Um 8 Uhr morgens schwang ich mich auf den Sattel, denn schon zur Mittagszeit wollte ich im rund 45km entfernten Gliwice sein. Über Schotterwege, einsame Dorfstraßen und Waldwege kam ich den Randbereich dieser historisch bedeutsamen Stadt. Gliwice, über diese Stadt lernt jeder deutsche Schüler etwas im Geschichtsunterricht. Ich war gespannt auf diese Stadt und ob ich vielleicht den Pfarrer der Ev. Gemeinde antreffe und er mir etwas zum Gemeindeleben erzählen kann. Wegen der nahen Autobahn musste ich wieder mal einen Umweg fahren, um überhaupt in das Zentrum zu kommen. Nach mühsamer Suche fand ich endlich das Touristbüro, denn ich brauchte eine neue Karte zur Orientierung. Die letzten Kilometer konnte ich nur nach Google Maps fahren. Nachdem ich die neue Karte erhalten habe – Fahrradkarten waren bisher in Tschechien und Polen immer kostenlos – suchte ich erst mal ein Cafe aus und schrieb wieder einen neuen Text. Leider stürzte mein Programm ab, so dass ich alles noch einmal schreiben musste und kam erst gegen 15 Uhr bei der Ev. Kirche von Gliwice an. Die freundliche Frau im Pfarrbüro öffnete mir die Tür, kochte gleich einen Tee und versuchte mehrfach den Pfarrer zu erreichen, der irgendwo in der Stadt unterwegs ist. Leider erreichte sie ihn nicht und holte stattdessen den Praktikanten.

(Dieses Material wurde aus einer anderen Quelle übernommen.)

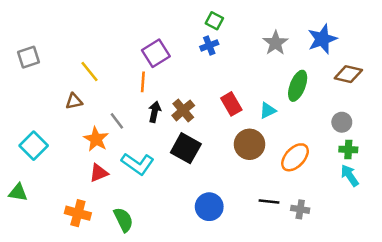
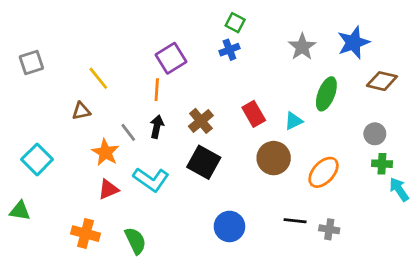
black arrow: (155, 112) -> (157, 127), moved
cyan arrow: (350, 175) -> (399, 189), moved

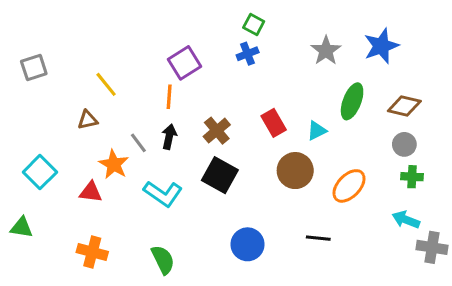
brown diamond: (382, 81) -> (404, 106), moved
red triangle: (108, 189) -> (91, 192), moved, turned 30
cyan arrow: (399, 189) -> (406, 220), moved, turned -35
gray cross: (329, 229) -> (432, 247), moved, size x1.4
green semicircle: (135, 241) -> (163, 260), moved

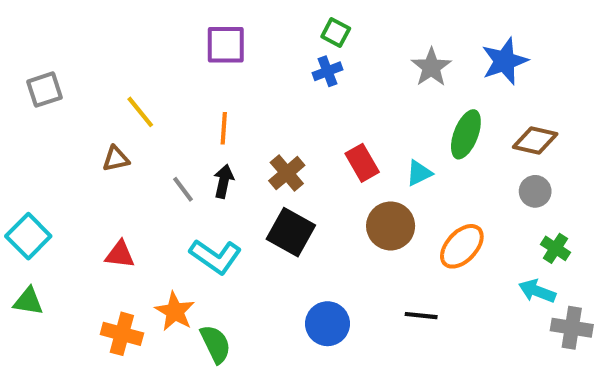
purple square: (184, 63) -> (226, 45), moved, turned 32
orange star: (114, 164) -> (175, 311), moved
cyan square: (40, 172) -> (28, 236), moved
green cross: (412, 177) -> (555, 248), moved, turned 30

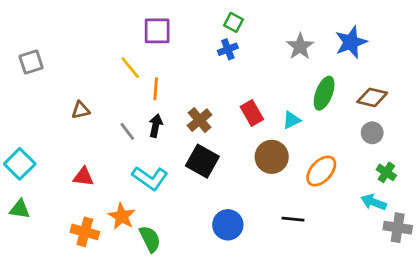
yellow line: (140, 112) -> (130, 68), moved

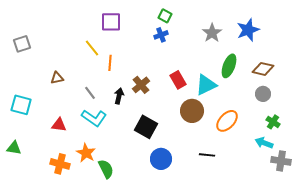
cyan triangle: (292, 120) -> (206, 85), size x1.6
black arrow: (156, 126) -> (119, 96), moved
black square: (202, 161) -> (146, 127), moved
cyan square: (20, 164) -> (21, 105), moved, turned -30
cyan L-shape: (150, 178) -> (94, 118), moved

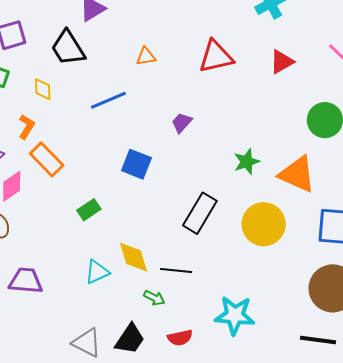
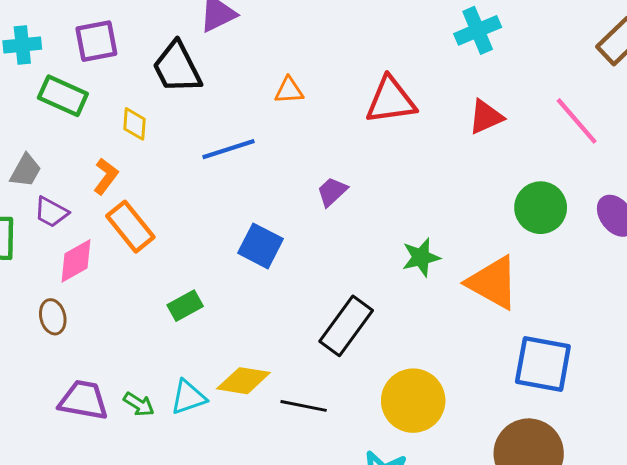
yellow circle: (264, 224) -> (413, 401), moved
yellow diamond: (133, 257) -> (243, 381), turned -69
green arrow: (154, 298) -> (139, 404), moved

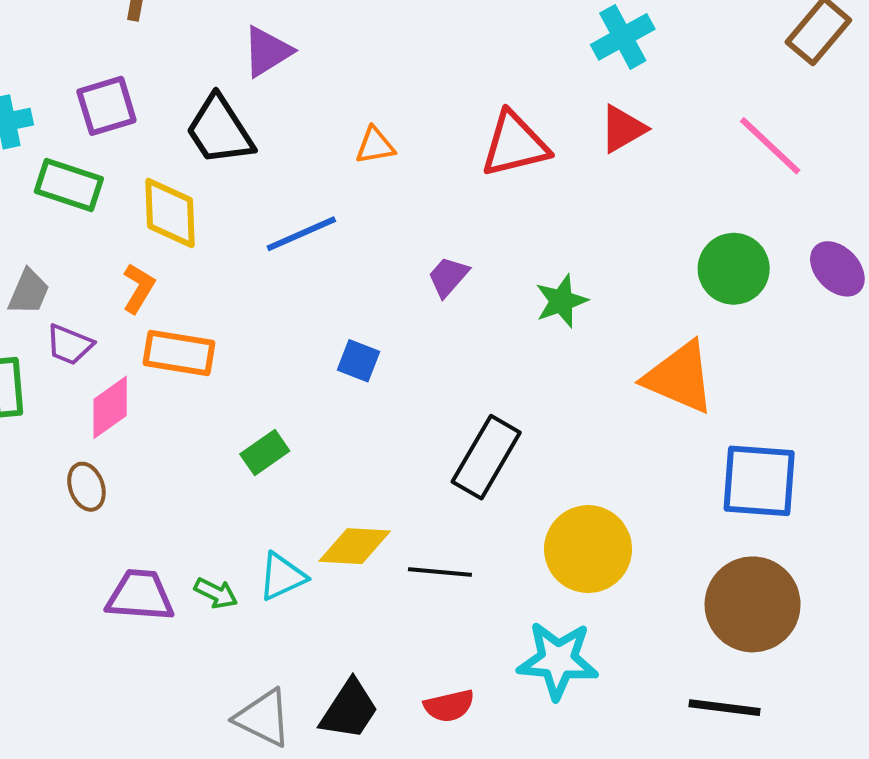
red triangle: (486, 117) -> (623, 129), moved
yellow diamond: (135, 124) -> (170, 213), size x1.6
orange rectangle: (130, 227) -> (179, 353), turned -36
blue square: (260, 246) -> (359, 361), size x0.7
green star: (421, 257) -> (561, 301), moved

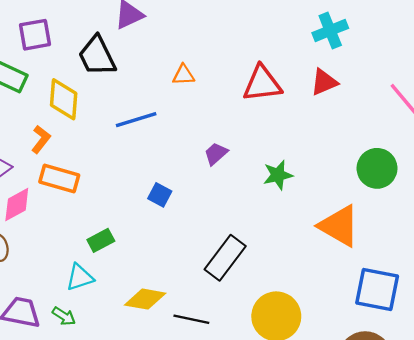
cyan triangle: (282, 577) -> (80, 277), moved

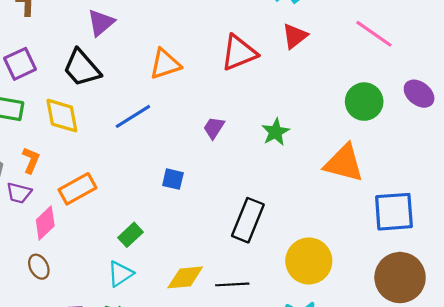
orange triangle: (183, 75) -> (165, 64), size x1.5
orange L-shape: (41, 139) -> (31, 160), moved
orange rectangle: (59, 179) -> (77, 189), turned -30

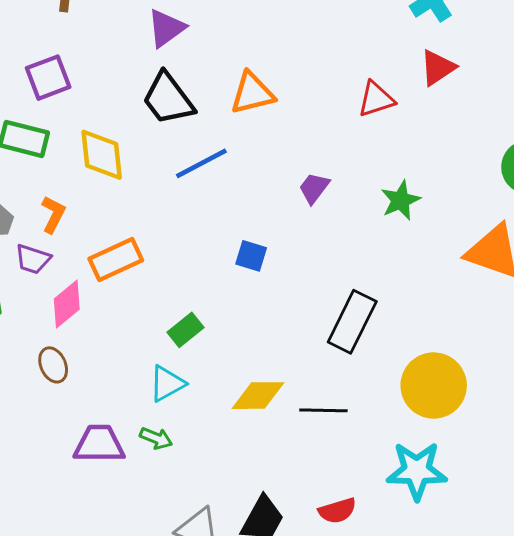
red triangle: (239, 53) -> (376, 99), moved, size x0.7
black trapezoid: (82, 68) -> (168, 99), moved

Aber der Praktikant, Mikolaj, war in Wirklichkeit Ev. Vikar an der Gemeinde, hat Theologie studiert und konnte sogar etwas Deutsch. Er zeigte er mir die Kirche und die Gemeinderäume. Er erklärte das die Gemeinde etwa 450 Gemeindemitglieder hat und zum Sonntagsgottesdienst rund 120 Menschen kommen. Er zeigte mir die großzügigen und ansprechenden Gemeinderäume, für die Kinder und Mütter Räume mit Wohlfühlatmosphäre während des Hauptgottesdienstes, er präsentierte die aufwendig installierte Kameratechnik im Kirchenraum , denn seit Corona wird jeder Gottesdienst Live ins Internet gestreamt. Es gibt eine aktive und professionelle Internetarbeit und sogar für die Kinder gibt es einen Extra Youtubekanal. Zu der Pfarrstelle gehört noch ein Ort in der Nähe, so dass immer erst 11 Uhr Gottesdienst in Gliwice ist. Er berichtete von einer aktiven Jugendarbeit, Sommercamps der Gemeinde und im Herbst findet ein christliches Bandtreffen mit jugendgemäßer Worship Musik statt. Ich war wieder einmal sichtlich erstaunt, wie zeitgemäß und modern die Evangelische Gemeinde in Gliwice aufgestellt ist. Sehr bemerkenswert fand ich, wie er erzählte, dass es in letzter Zeit durch den Youtube Kanal, immer mehr katholische Konvertiten gibt, die zum Evangelischen Glauben „übertreten“. Dann erläuterte er noch die besondere historische Bedeutung der Stadt und der schlesisch-pietistischen Prägung der Ev. Gemeinde. Ich spürte, wie kamen gut ins Gespräch und fanden „einen Draht“ zueinander.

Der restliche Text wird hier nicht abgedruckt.